Your goal: Every line containing the word "living" is to be copied from the data below.

Transcribed page contents
[Start of Attachment]
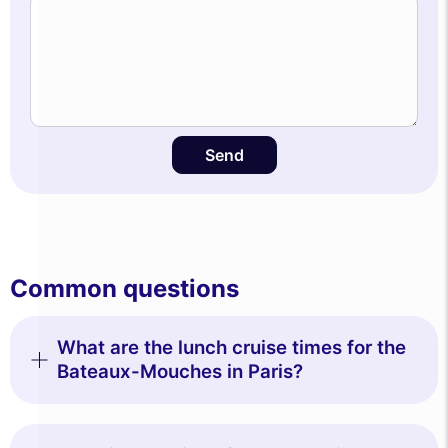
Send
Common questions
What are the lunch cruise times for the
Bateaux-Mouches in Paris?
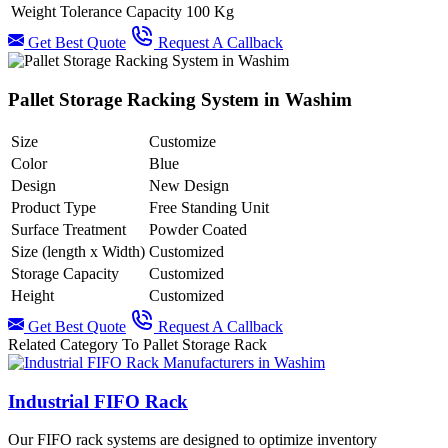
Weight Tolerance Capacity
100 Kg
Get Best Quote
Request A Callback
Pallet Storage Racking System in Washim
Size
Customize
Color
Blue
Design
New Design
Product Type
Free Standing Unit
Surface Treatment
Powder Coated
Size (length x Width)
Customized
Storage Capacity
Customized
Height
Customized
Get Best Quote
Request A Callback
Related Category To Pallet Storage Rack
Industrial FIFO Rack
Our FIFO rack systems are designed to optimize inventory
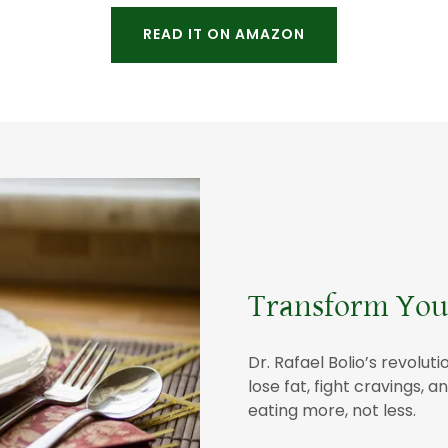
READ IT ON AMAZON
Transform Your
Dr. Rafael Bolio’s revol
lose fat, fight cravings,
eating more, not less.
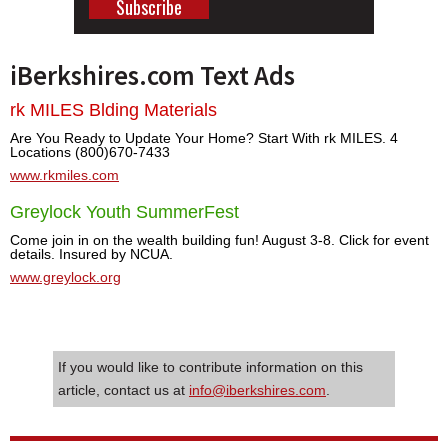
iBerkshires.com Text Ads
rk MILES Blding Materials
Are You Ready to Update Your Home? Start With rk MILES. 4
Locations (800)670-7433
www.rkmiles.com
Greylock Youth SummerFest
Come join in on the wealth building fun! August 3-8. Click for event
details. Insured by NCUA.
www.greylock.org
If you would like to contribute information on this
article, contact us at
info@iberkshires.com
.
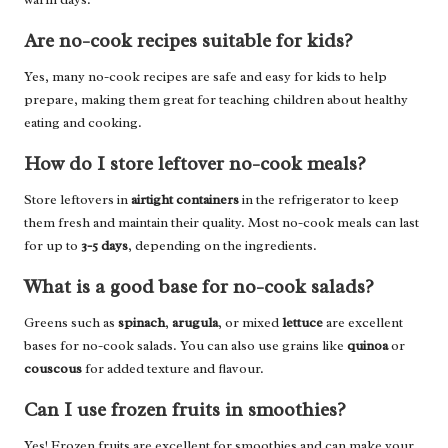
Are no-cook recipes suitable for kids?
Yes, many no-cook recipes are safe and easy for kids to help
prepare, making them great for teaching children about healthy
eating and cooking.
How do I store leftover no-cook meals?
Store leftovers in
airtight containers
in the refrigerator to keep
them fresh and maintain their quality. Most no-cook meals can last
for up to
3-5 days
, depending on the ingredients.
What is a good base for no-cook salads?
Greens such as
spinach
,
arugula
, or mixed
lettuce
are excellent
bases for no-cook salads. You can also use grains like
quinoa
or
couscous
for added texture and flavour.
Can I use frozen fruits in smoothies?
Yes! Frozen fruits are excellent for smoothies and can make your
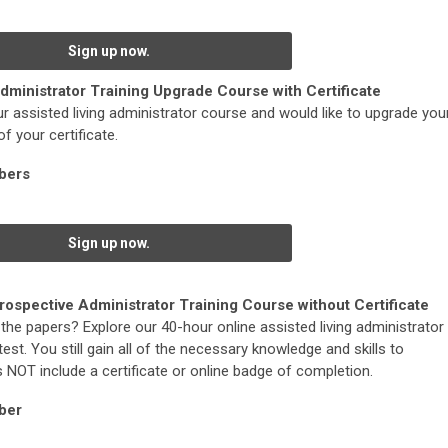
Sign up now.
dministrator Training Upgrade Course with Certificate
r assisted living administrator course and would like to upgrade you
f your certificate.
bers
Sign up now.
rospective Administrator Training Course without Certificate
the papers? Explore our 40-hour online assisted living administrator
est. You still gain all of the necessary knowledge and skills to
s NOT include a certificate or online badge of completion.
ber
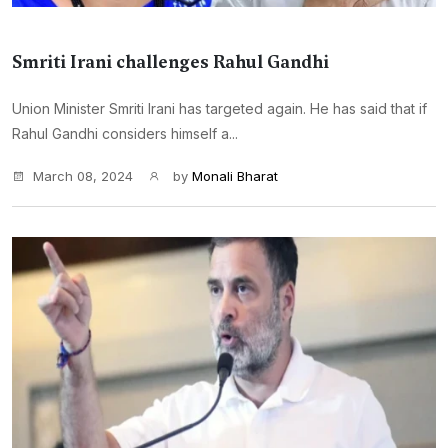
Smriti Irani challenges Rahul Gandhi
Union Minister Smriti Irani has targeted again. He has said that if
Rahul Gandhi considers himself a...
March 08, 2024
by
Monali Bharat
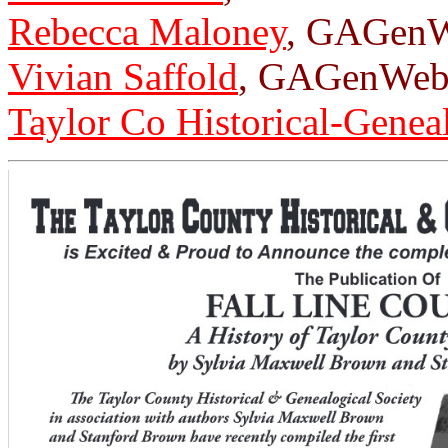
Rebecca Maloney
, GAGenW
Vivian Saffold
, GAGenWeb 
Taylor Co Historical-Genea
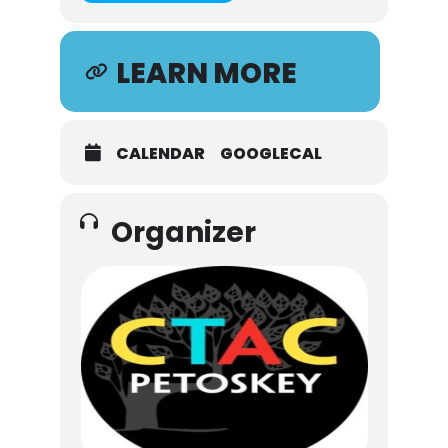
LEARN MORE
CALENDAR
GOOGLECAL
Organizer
[End of Attachment]
[Start of Attachment]
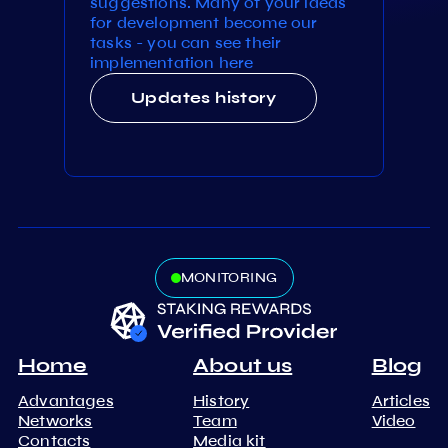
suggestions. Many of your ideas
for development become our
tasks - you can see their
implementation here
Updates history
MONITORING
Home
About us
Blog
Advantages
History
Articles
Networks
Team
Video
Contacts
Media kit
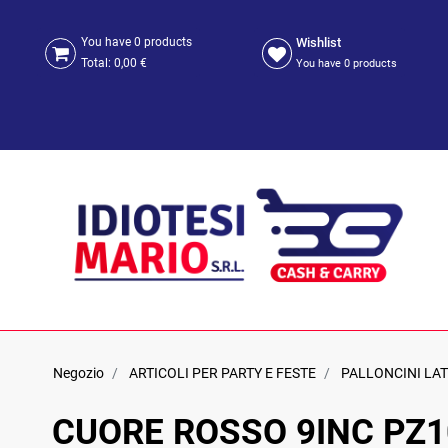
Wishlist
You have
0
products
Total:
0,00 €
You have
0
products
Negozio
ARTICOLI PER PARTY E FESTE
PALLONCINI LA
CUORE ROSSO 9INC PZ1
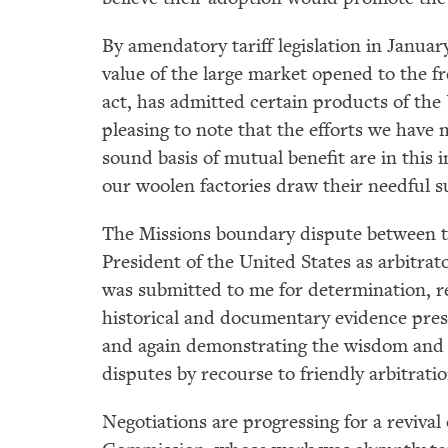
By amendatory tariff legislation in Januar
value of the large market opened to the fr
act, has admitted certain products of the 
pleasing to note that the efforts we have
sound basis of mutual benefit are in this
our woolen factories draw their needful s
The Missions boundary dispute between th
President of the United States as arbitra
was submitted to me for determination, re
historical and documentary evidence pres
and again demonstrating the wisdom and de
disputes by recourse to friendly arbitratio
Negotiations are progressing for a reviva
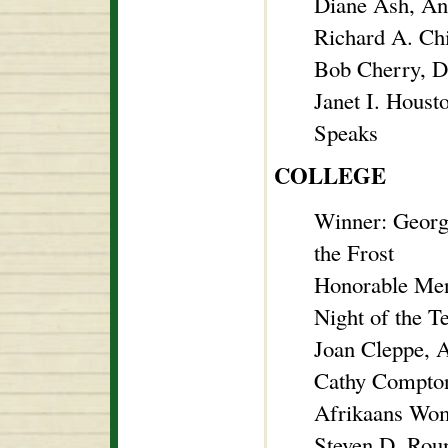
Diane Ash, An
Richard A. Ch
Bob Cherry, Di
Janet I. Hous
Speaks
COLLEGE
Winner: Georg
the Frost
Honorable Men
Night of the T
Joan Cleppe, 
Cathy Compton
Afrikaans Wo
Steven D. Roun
[End of Attachment]
Output of the task:
r assisted living administrator course and would like to upgrade you
the papers? Explore our 40-hour online assisted living administrator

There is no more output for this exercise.